Fallada could have got out of Germany; as a man whose books had been banned by the Nazis, and who had spent time in prison and psychiatric institutions as a result of his drug addiction, he should have got out. But if his inability to tear himself away from his homeland took a fearsome personal toll, it also enabled him to convey with chilling precision the texture of life under fascism, the way that fear enters into every transaction and poisons every relationship.

As ever, it is the behaviour of ordinary people (perfectly captured by Michael Hofmann's spare, gritty, colloquial translation) that interests Fallada: there are few characters in high authority, no dramatic plot to overthrow the Reich; just petty betrayals and small acts of kindness or courage.
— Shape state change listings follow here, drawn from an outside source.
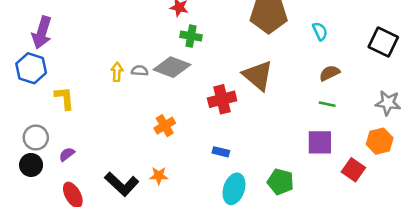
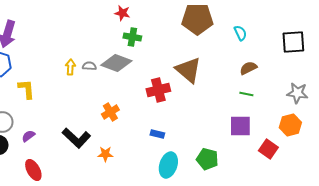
black square: (383, 42) -> (293, 42), turned -30
black L-shape: (122, 184) -> (76, 138), moved

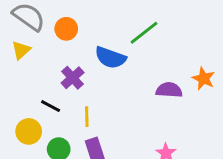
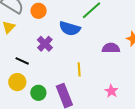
black line: (51, 106) -> (22, 61), moved
yellow line: (87, 117) -> (79, 69), moved

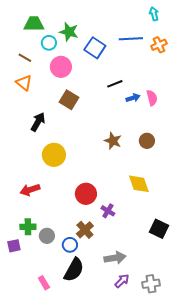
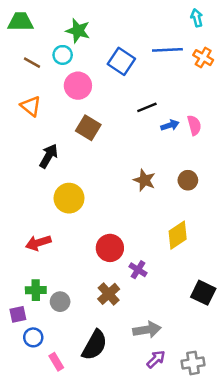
green trapezoid: (34, 24) -> (20, 22), moved
green star: (69, 32) -> (78, 31), moved
orange cross: (159, 45) -> (203, 58), turned -35
brown line: (25, 58) -> (32, 63), moved
yellow diamond: (139, 184) -> (178, 235), turned 75
blue circle: (70, 245) -> (33, 337), moved

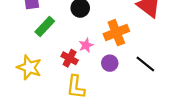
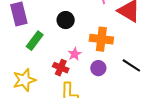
orange cross: (116, 33) -> (101, 39), turned 35
yellow star: (29, 67) -> (24, 80), turned -30

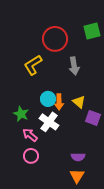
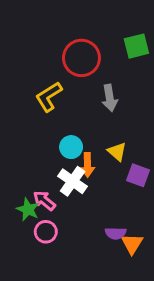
orange arrow: (59, 102) -> (87, 165), moved
green star: (21, 114) -> (28, 209), moved
orange triangle: (77, 176) -> (132, 244), moved

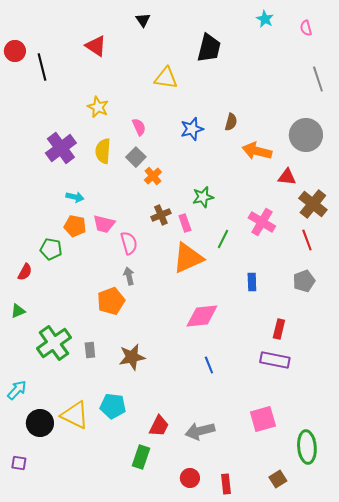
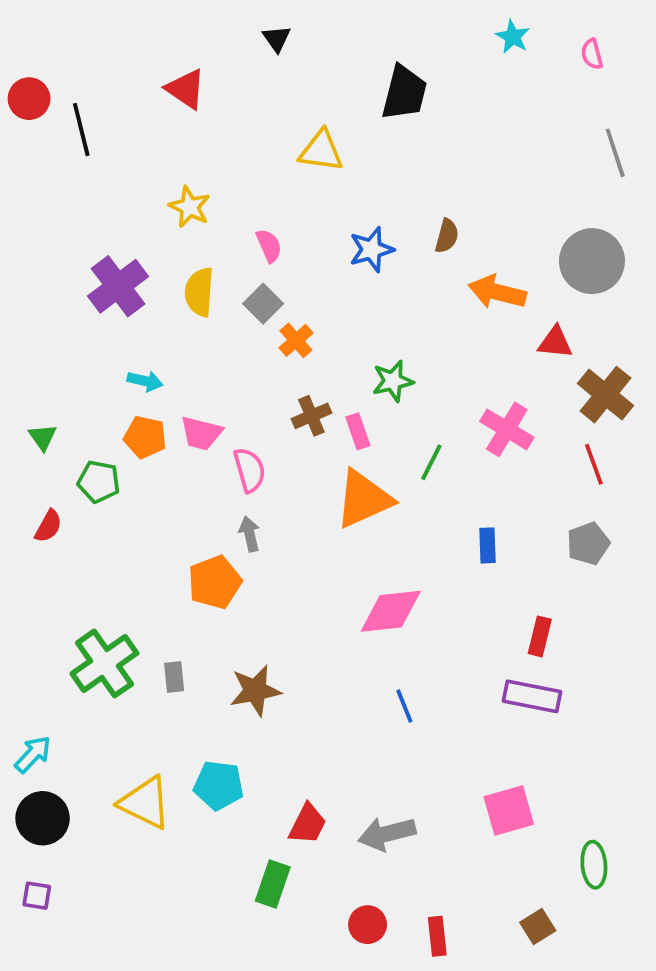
green triangle: (18, 311) -> (43, 437), moved, turned -42
black circle: (40, 423) -> (43, 818), moved
green ellipse: (307, 447) -> (594, 865), size x0.7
Slowly, the taciturn, apolitical foreman Quangel develops a plan. Shamed by his wife's grief, he painstakingly writes out postcards condemning the regime, and drops them on the stairwells of office buildings around the city.

Fallada then adroitly shifts the focus to the detective assigned to track down the "hobgoblin", as the postcard writer has become known. As the laconic Inspector Escherich attempts to keep his superiors off his back while he fills a map of Berlin with little red flags to show where the cards have been dropped, we become enmeshed in a gripping police procedural, only to be chillingly reminded that our sleuth is working for the Gestapo. As the net closes around the Quangels, their friends and relatives are drawn relentlessly into the "conspiracy" by the authorities.

The original German title translates as "Everyone dies alone", and the phrase recurs like a refrain as the final part of the novel takes us down through the successive circles of a totalitarian hell, from the cells of Gestapo headquarters, through Moabit prison to the "People's Court" presided over by the psychopathic Roland Freisler, a real historical character who conducted the trials of the July 1944 conspirators.

In these closing chapters, the novel achieves real tragic grandeur, while its unsentimental depiction of quiet courage demonstrates that, even in the most hostile circumstances, human decency is never entirely extinguished.